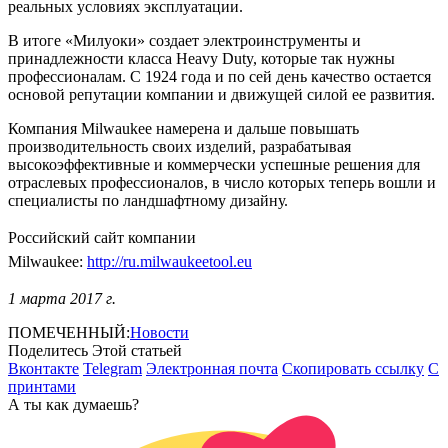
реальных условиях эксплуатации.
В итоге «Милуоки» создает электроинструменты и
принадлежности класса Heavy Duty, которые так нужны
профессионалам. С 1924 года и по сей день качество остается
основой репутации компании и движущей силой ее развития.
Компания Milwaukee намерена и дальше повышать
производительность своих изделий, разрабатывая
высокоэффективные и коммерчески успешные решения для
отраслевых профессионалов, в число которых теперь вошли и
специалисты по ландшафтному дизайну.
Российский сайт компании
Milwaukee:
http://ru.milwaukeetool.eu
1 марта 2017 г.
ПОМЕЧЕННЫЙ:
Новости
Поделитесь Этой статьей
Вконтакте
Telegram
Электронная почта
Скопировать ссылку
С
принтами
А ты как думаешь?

:::::

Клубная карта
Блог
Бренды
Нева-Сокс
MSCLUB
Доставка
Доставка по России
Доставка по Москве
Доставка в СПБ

:::::

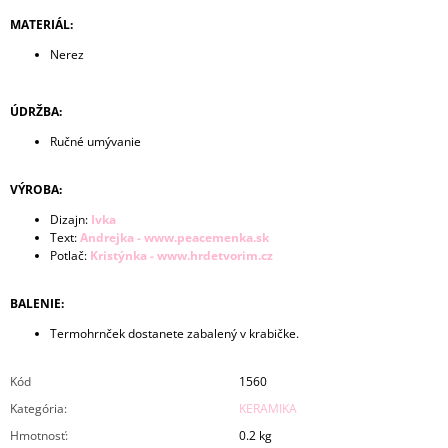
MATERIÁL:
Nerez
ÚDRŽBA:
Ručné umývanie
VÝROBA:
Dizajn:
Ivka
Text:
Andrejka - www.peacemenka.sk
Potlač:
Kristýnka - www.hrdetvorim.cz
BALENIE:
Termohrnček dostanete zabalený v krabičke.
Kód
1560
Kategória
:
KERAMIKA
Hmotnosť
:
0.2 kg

:::::

- **TASK PROMPT**:
Each line of the data that holds the word "Доставка" should be copied.

- **ANSWER SPACE**:
Доставка
Доставка по России
Доставка по Москве
Доставка в СПБ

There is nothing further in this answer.